**LISTED RECORDS:**
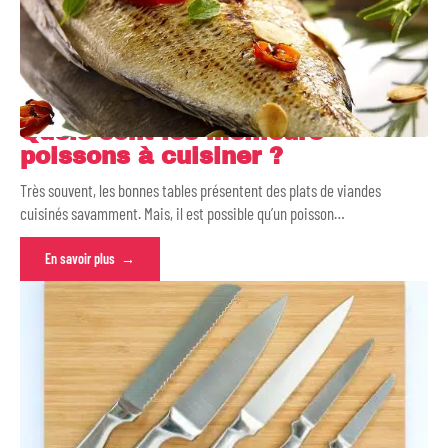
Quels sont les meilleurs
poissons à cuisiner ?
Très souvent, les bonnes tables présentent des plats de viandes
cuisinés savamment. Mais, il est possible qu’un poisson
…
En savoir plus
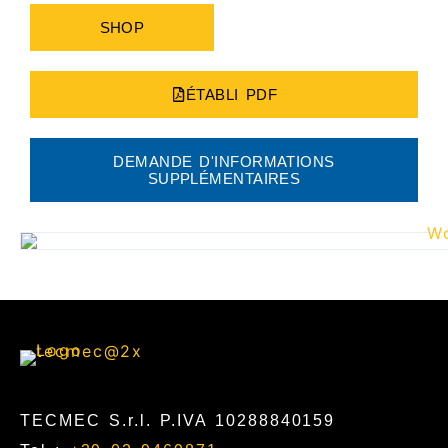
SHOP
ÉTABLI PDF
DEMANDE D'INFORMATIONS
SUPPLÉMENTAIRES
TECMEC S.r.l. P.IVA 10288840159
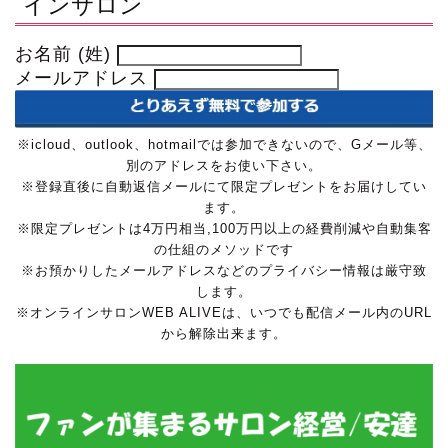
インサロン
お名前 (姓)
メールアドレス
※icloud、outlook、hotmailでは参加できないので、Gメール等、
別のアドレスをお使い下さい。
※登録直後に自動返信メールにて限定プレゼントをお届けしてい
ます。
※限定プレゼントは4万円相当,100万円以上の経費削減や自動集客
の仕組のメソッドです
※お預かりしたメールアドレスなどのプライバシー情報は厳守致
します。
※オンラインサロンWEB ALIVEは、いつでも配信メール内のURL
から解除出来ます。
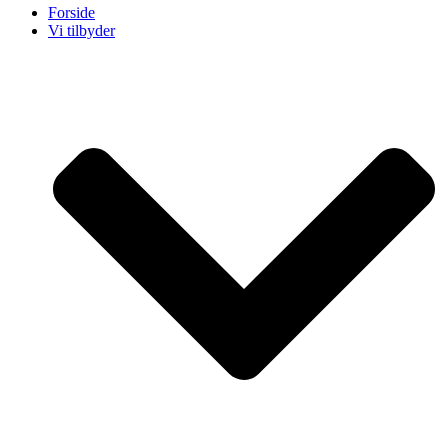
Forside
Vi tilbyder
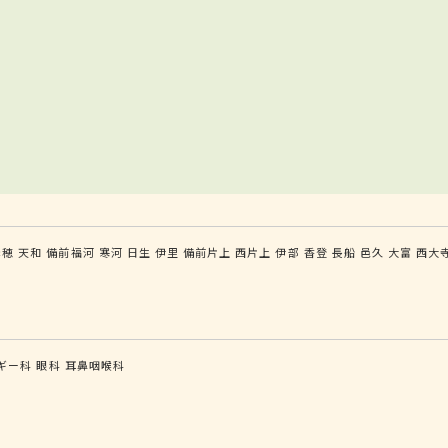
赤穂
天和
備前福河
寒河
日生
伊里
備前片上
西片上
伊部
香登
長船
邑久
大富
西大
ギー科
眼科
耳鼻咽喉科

--

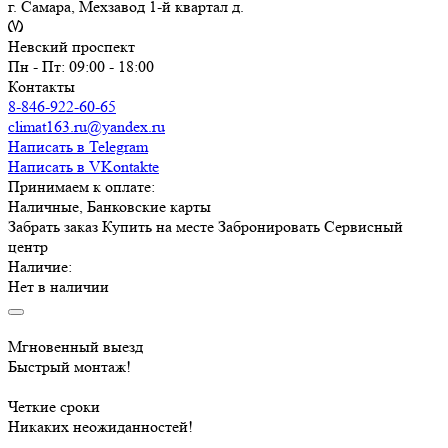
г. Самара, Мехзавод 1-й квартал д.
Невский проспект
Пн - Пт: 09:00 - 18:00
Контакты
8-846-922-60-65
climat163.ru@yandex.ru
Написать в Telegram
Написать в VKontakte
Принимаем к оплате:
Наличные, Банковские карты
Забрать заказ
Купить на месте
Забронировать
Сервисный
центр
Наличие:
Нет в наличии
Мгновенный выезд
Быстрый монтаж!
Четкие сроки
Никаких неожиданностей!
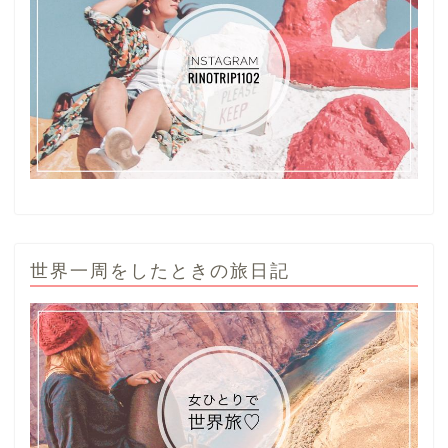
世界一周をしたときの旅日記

--

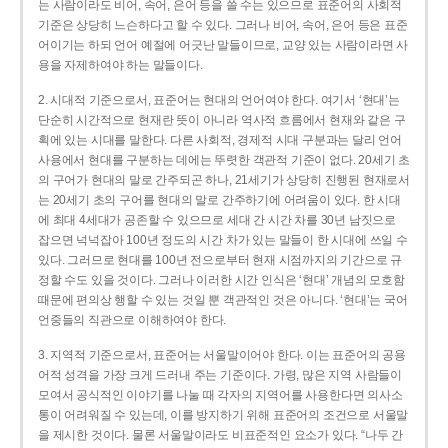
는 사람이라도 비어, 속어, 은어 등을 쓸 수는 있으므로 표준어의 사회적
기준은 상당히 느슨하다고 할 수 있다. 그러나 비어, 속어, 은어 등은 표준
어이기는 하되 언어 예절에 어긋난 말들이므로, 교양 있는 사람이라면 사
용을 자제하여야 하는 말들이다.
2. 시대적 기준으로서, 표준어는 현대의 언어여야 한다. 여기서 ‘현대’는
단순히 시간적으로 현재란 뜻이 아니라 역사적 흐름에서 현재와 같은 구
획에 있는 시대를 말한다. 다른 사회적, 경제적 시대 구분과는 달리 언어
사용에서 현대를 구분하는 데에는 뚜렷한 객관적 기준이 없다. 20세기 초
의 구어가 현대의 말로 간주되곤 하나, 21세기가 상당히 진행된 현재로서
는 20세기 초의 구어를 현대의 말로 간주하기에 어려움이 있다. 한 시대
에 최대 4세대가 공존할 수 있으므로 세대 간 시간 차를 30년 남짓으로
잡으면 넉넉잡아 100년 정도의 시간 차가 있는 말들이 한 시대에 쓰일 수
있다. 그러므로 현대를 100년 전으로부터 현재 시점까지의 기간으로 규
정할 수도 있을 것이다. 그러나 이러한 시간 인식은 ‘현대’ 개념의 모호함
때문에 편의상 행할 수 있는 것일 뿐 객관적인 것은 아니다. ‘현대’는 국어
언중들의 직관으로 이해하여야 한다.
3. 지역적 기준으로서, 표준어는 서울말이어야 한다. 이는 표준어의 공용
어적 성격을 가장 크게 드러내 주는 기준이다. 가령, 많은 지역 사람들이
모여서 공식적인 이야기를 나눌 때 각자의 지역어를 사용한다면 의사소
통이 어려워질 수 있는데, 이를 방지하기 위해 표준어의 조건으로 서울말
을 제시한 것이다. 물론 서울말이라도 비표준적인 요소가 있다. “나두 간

**EXERCISE DIRECTIONS:** Could you write out exactly the lines of the data above that run from the one holding "Написать в VKontakte" to the one holding "世界一周をしたときの旅日記", with both ends in and all pictures out?

**RESPONSE AREA:**
Написать в VKontakte
Принимаем к оплате:
Наличные, Банковские карты
Забрать заказ
Купить на месте
Забронировать
Сервисный
центр
Наличие:
Нет в наличии
Мгновенный выезд
Быстрый монтаж!
Четкие сроки
Никаких неожиданностей!
世界一周をしたときの旅日記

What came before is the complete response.